Pastore di chiese in ristrutturazione
La nomina a cardinale voluta dal Papa - come l’arcivescovo ha sottolineato in una dichiarazione sul sito diocesano - è ovviamente un segno di attenzione anche per le chiese di Torino e di Susa, che - come spiega monsignor Repole - stanno vivendo una fase di rinnovamento. “Per queste diocesi è un momento di necessaria ristrutturazione nella consapevolezza che questo è possibile rimanendo fedeli a ciò che la Chiesa è, ma cambiando ciò che magari abbiamo ricevuto per tradizione negli ultimi decenni ma non è detto che debba essere mantenuto in eterno”. “C'è un contesto mi sembra di fiducia ma anche di fatica - aggiunge - perché cambiare non è semplice. C'è un clero che ha un'età media piuttosto alta e quindi i cambiamenti, quando si va avanti negli anni, sono più difficili. Però mi auguro che anche questa nomina contribuisca a rafforzare e a dare ali al processo di cambiamento che è in atto”.

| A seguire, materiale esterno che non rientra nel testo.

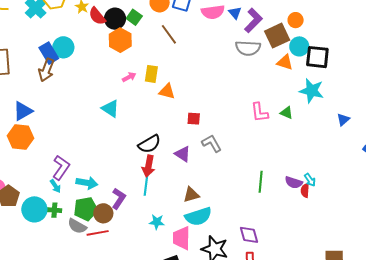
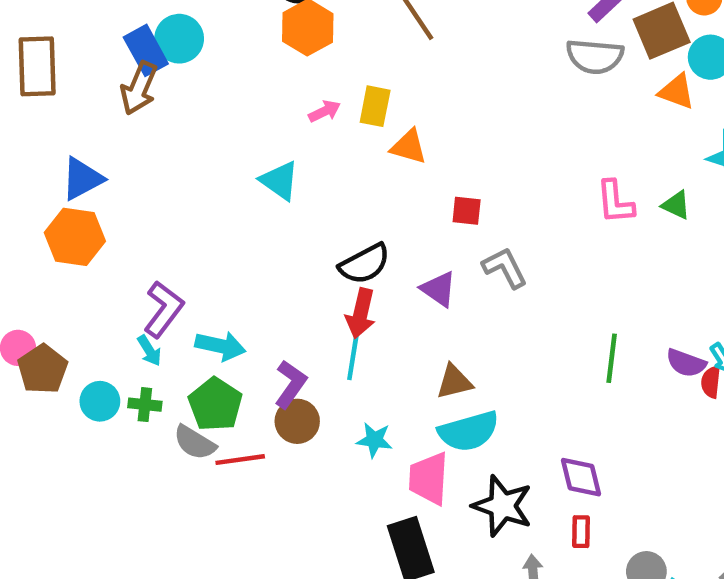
cyan circle: (34, 209) -> (100, 401), size x0.7
green pentagon: (86, 209) -> (215, 404), turned -30
brown circle: (103, 213) -> (297, 421), moved

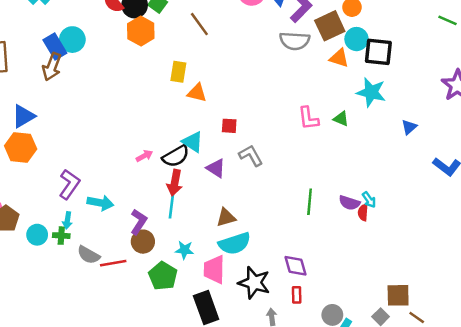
pink arrow: (324, 111) -> (144, 156), moved
cyan triangle: (280, 181) -> (193, 142), moved
cyan arrow: (149, 351) -> (67, 220), moved, turned 42
green pentagon: (215, 404) -> (163, 276), moved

Nell’orizzonte della Chiesa universale
“Sicuramente la berretta cardinalizia mi responsabilizza ancora di più a guidare questo processo, ma so anche che è una responsabilità che colloca ancora di più la nostra Chiesa nell'orizzonte della Chiesa universale”, aggiunge Repole. “Mi sembra che ci sia una doppia responsabilità: continuare ancora di più a far rifiorire la vita evangelica nelle nostre comunità cristiane, rendendole adatte proprio alla presenza e alla gioia del Vangelo, e dall'altra parte una responsabilità a connettere ancora di più la nostra Chiesa nella comunione delle chiese”.

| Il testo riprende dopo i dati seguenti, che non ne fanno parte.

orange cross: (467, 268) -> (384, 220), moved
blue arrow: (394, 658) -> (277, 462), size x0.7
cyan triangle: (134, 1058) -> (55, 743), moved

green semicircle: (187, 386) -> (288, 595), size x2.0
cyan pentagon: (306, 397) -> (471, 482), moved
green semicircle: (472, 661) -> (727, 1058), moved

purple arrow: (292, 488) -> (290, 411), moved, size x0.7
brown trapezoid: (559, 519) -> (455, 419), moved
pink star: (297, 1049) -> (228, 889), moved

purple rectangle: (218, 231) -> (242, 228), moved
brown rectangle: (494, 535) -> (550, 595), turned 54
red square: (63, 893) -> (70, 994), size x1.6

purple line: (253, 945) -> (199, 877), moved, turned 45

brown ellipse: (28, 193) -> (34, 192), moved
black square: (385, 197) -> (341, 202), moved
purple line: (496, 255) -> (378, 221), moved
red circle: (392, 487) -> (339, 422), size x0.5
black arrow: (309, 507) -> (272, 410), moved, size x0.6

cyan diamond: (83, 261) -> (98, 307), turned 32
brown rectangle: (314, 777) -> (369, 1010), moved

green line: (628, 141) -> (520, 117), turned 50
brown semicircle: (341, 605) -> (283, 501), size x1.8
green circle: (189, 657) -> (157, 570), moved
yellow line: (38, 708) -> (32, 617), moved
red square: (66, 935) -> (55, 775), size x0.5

“Innestati in Cristo tutti quanti”
Teologo da sempre attento al dialogo tra Chiesa e società, monsignor Repole considera il Sinodo sulla Sinodalità, al quale sta partecipando in Vaticano, un ulteriore passo verso la Chiesa incarnata nel mondo predicata dal Concilio. “Ogni Sinodo - riflette - ha in qualche modo il compito di rileggere il Vangelo alla luce della ricca tradizione della Chiesa, per renderlo presente e vivo dentro un tempo nuovo”. Mentre dal capoluogo piemontese rientrava in treno a Roma, poco dopo la notizia della sua nomina, il vescovo teologo ha avuto tempo di riflettere sulla sua nuova responsabilità pastorale, da vivere in chiave sinodale e non clericale. “Davvero la dignità di tutti i cristiani è quella che abbiamo ricevuto col nome del battesimo”, commenta monsignor Repole. “Siamo innestati in Cristo tutti quanti. Poi questo si specifica in modi diversi a seconda dei sacramenti e dei carismi che si ricevono. Ma la dignità è quella dell'essere figli nel Figlio Gesù. Quindi, questa nomina, per me è un invito ancora di più alla mia personale conversione, alla mia adesione al Vangelo, sapendo anche di essere sostenuto da tante sorelle, da tanti fratelli nella fede”.
Una chiamata a essere di Dio e del popolo
Papa Francesco ha affermato come il cardinale che non si senta “un pastore vicino al popolo”, ma un’eminenza, sia “fuori strada”. Monsignor Repole riflette su questo monito: “Non sento che questa nomina sia un sovrappiù a quello che sono. Credo che sia piuttosto uno stimolo - come dicevo prima - a essere più radicale nel mio vivere il Vangelo e nel testimoniarlo. Credo anche che se il Signore mi sta chiedendo questo mi sarà anche più vicino. E questo per me è davvero l'unica cosa che conta ed è ciò che contava prima di diventare prete, ciò che mi ha spinto a fare quella scelta e per me rimane la cosa più bella della mia vita”. Il cardinalato, quindi, come un altro dono ricevuto dal Signore. “Sì - conclude l’arcivescovo di Torino - un altro dono e direi anche un'altra chiamata ad essere ancora più suo e quindi anche ad essere del popolo per cui sono a servizio”.